- [WHAT IS EXPECTED]
Return the exact lines spanning from the line with "www.enmistemizlik.com" through the last line of the entries, boundaries included, and no others.

-- DATA follows --

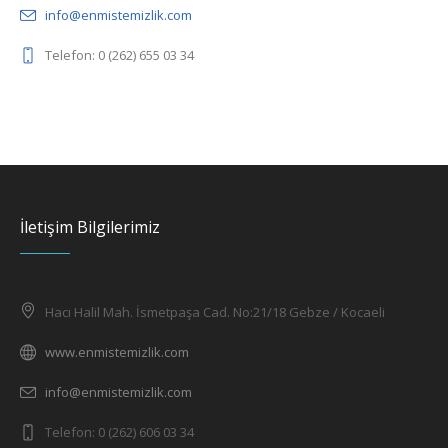
info@enmistemizlik.com
Telefon: 0 (262) 655 03 34
İletişim Bilgilerimiz
Hacı Halil Mah. İsmetpaşa Cad. No:21/18 Gebze / Kocaeli
www.enmistemizlik.com
info@enmistemizlik.com
Telefon: 0 (262) 606 03 34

-- DATA concluded --

- [RESULT OF THIS TASK]
www.enmistemizlik.com
info@enmistemizlik.com
Telefon: 0 (262) 606 03 34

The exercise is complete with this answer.